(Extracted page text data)

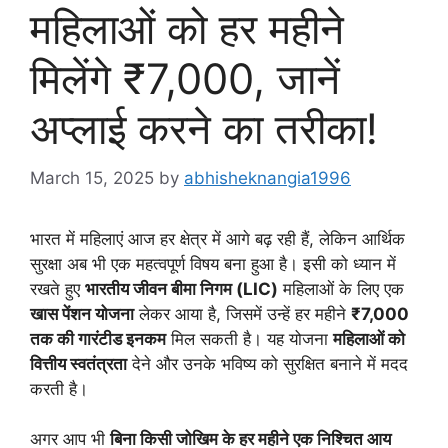
महिलाओं को हर महीने
मिलेंगे ₹7,000, जानें
अप्लाई करने का तरीका!
March 15, 2025
by
abhisheknangia1996
भारत में महिलाएं आज हर क्षेत्र में आगे बढ़ रही हैं, लेकिन आर्थिक
सुरक्षा अब भी एक महत्वपूर्ण विषय बना हुआ है। इसी को ध्यान में
रखते हुए
भारतीय जीवन बीमा निगम (LIC)
महिलाओं के लिए एक
खास पेंशन योजना
लेकर आया है, जिसमें उन्हें हर महीने
₹7,000
तक की गारंटीड इनकम
मिल सकती है। यह योजना
महिलाओं को
वित्तीय स्वतंत्रता
देने और उनके भविष्य को सुरक्षित बनाने में मदद
करती है।
अगर आप भी
बिना किसी जोखिम के हर महीने एक निश्चित आय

EXERCISE PROMPT:
Could you print the lines of the records above from the one containing "महिलाओं के लिए एक" through the last, exactly and with no additions?

PROBLEM SOLUTION:
महिलाओं के लिए एक
खास पेंशन योजना
लेकर आया है, जिसमें उन्हें हर महीने
₹7,000
तक की गारंटीड इनकम
मिल सकती है। यह योजना
महिलाओं को
वित्तीय स्वतंत्रता
देने और उनके भविष्य को सुरक्षित बनाने में मदद
करती है।
अगर आप भी
बिना किसी जोखिम के हर महीने एक निश्चित आय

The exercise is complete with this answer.